╭─ RECORDS PROVIDED
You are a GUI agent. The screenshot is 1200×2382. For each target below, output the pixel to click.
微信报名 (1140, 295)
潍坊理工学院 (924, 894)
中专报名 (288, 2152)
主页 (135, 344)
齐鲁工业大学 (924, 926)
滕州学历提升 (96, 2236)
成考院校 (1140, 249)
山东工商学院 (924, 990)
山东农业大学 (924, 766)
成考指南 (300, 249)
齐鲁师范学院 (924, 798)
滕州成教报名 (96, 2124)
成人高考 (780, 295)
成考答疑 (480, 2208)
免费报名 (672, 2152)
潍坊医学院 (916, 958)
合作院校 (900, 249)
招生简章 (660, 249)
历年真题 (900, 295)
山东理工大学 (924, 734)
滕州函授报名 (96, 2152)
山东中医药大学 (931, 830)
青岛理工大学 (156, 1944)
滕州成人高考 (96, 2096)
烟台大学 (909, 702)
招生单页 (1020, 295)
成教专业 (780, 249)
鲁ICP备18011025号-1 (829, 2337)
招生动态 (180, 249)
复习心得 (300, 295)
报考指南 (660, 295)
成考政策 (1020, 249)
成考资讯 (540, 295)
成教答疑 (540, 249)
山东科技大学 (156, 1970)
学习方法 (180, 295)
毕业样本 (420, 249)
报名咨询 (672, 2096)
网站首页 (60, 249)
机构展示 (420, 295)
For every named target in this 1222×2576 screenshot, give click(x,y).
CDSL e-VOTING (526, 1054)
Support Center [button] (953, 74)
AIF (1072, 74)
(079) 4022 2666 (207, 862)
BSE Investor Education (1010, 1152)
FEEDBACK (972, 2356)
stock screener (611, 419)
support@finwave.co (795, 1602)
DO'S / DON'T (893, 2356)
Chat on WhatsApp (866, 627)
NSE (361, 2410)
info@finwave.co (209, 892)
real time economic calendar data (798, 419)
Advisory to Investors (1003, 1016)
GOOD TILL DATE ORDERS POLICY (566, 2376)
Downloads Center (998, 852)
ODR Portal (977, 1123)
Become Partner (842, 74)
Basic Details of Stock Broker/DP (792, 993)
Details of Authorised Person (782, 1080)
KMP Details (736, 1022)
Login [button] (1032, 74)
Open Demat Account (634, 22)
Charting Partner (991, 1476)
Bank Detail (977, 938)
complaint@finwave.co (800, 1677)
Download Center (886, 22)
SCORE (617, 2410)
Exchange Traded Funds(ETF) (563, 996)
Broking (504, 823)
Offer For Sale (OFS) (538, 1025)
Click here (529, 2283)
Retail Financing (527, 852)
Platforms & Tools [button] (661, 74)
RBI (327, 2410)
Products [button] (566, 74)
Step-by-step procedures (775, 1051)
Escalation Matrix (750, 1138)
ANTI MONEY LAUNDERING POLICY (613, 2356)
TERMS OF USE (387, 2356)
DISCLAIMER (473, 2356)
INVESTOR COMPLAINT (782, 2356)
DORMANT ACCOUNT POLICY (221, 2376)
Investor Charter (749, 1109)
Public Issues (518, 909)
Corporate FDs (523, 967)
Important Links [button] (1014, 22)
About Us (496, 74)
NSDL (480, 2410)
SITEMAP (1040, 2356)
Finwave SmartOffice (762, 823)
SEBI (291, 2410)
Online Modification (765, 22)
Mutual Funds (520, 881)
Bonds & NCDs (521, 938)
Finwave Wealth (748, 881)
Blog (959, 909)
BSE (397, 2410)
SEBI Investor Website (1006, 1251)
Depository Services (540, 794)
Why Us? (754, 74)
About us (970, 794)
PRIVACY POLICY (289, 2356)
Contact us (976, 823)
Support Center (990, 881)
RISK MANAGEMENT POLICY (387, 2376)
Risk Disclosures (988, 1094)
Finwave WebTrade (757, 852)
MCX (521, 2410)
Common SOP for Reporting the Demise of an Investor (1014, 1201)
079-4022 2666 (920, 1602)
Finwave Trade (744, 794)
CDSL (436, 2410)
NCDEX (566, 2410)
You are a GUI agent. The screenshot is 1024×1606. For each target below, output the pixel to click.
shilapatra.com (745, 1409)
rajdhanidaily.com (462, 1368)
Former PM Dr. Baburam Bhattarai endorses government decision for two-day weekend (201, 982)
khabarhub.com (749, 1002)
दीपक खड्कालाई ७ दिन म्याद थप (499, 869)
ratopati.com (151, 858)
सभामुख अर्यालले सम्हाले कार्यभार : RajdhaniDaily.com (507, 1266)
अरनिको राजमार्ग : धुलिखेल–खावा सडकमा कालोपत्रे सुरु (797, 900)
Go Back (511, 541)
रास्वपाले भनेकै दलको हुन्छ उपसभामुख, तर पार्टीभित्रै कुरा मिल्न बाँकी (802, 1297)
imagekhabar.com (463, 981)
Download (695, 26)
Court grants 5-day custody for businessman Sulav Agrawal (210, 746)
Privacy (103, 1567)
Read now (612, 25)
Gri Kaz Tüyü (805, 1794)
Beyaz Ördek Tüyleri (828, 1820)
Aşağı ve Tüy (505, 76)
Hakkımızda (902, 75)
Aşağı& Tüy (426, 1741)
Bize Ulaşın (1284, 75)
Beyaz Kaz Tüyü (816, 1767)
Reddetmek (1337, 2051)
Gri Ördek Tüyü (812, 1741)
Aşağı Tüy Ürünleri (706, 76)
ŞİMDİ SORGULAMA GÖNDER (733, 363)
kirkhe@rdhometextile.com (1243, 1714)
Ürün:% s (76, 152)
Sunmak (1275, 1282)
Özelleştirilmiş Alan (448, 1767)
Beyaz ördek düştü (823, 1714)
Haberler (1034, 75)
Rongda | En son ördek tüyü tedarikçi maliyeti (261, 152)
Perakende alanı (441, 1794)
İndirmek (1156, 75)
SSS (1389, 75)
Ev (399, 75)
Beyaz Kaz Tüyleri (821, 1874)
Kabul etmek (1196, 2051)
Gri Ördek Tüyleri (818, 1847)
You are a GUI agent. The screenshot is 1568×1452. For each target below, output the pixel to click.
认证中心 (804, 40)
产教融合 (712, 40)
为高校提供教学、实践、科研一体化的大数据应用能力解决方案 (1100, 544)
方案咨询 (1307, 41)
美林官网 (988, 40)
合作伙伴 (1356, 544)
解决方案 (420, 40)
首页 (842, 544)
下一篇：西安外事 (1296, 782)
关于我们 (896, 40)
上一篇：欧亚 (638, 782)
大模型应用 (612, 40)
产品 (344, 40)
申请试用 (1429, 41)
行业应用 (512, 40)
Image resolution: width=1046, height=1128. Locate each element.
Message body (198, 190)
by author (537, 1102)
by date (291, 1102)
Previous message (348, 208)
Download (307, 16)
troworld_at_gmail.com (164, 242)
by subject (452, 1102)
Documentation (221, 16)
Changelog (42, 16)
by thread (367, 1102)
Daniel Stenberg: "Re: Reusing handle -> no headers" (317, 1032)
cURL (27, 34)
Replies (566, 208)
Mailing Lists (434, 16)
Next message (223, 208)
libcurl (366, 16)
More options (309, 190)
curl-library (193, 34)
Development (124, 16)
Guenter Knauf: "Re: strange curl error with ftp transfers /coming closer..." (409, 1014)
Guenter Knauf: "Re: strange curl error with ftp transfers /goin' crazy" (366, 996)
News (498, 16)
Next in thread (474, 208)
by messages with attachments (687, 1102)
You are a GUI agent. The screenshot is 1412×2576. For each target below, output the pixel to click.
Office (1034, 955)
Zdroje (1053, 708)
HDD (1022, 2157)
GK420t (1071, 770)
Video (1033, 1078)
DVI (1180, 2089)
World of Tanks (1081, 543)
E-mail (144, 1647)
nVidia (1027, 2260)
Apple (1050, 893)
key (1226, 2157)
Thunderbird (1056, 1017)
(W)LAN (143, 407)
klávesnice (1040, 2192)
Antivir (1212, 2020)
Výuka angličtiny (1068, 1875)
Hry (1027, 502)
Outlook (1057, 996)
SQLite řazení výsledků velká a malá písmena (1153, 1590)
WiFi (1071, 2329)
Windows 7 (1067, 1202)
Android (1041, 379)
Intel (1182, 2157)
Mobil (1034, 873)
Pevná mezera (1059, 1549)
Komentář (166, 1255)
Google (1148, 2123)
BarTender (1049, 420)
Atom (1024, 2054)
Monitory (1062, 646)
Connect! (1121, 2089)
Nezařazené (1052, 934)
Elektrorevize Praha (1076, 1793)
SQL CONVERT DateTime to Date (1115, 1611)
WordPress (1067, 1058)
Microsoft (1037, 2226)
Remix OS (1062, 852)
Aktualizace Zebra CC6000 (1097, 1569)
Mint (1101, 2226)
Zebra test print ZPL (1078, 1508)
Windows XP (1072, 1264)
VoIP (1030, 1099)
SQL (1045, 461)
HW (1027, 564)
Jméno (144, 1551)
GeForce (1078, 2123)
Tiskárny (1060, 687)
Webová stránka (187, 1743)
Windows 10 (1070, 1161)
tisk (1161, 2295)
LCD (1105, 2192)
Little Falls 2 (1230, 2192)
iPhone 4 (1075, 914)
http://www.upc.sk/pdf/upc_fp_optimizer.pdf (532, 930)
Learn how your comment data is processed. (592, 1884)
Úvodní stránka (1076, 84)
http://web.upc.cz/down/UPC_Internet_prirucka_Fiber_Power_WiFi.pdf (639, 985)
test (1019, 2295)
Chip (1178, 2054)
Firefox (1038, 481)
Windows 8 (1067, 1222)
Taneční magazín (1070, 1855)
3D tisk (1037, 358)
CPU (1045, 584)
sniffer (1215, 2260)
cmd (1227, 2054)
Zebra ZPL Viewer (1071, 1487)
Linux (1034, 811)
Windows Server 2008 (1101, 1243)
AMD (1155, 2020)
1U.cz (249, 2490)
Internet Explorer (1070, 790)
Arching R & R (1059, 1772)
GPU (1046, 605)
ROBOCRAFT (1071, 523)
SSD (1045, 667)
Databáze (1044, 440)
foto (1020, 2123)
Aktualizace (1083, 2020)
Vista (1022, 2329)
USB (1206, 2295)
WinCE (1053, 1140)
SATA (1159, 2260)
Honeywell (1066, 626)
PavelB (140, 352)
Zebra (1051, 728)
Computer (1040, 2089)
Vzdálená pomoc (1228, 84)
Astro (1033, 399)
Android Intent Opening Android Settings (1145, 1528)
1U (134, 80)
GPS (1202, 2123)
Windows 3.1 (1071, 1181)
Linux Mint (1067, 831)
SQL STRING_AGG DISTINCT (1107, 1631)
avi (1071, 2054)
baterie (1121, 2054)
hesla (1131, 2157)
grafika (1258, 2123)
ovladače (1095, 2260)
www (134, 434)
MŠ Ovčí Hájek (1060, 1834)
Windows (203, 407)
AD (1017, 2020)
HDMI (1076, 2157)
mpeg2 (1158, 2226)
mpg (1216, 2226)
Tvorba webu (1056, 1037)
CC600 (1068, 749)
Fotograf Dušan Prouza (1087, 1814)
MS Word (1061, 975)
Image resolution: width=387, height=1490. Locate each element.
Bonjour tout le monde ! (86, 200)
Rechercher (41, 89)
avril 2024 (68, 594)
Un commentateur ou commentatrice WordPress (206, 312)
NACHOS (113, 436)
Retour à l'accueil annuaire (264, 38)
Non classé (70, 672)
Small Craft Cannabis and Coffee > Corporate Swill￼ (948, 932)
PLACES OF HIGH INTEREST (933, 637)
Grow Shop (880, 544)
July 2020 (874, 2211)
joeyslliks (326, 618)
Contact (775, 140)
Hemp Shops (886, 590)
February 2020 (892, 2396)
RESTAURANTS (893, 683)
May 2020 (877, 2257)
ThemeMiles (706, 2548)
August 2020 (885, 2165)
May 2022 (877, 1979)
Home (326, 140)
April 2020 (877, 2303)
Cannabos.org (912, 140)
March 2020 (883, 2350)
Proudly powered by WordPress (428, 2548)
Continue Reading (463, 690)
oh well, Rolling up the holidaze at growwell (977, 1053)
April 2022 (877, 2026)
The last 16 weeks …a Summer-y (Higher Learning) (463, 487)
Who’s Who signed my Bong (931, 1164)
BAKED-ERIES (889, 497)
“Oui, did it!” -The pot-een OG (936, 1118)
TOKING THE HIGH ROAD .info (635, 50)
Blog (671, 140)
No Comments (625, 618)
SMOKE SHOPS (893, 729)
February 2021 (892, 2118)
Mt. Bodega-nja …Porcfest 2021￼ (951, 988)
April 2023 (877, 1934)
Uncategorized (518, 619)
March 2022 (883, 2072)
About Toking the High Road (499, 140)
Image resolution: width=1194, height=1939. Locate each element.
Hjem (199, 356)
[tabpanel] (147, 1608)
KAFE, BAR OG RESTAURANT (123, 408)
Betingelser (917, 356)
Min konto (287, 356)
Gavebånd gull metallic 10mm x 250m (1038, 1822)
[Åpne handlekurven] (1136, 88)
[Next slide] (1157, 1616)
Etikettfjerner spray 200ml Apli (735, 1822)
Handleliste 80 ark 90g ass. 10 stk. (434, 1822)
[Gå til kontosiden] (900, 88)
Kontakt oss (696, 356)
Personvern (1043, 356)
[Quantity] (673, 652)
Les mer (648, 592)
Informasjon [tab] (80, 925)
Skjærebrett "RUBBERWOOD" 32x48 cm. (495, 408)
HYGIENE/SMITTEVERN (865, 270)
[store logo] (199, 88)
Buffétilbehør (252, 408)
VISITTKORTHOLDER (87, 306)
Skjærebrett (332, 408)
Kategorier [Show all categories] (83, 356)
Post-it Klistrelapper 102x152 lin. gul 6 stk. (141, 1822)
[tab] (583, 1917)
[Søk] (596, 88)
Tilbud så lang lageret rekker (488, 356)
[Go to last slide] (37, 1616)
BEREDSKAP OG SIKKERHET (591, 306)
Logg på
╰─
### WHAT IS REQUIRED
Show every line of the records above that contains the word "with".

### RESULT FOR THIS EXERCISE
Guenter Knauf: "Re: strange curl error with ftp transfers /coming closer..." (409, 1014)
Guenter Knauf: "Re: strange curl error with ftp transfers /goin' crazy" (366, 996)
by messages with attachments (687, 1102)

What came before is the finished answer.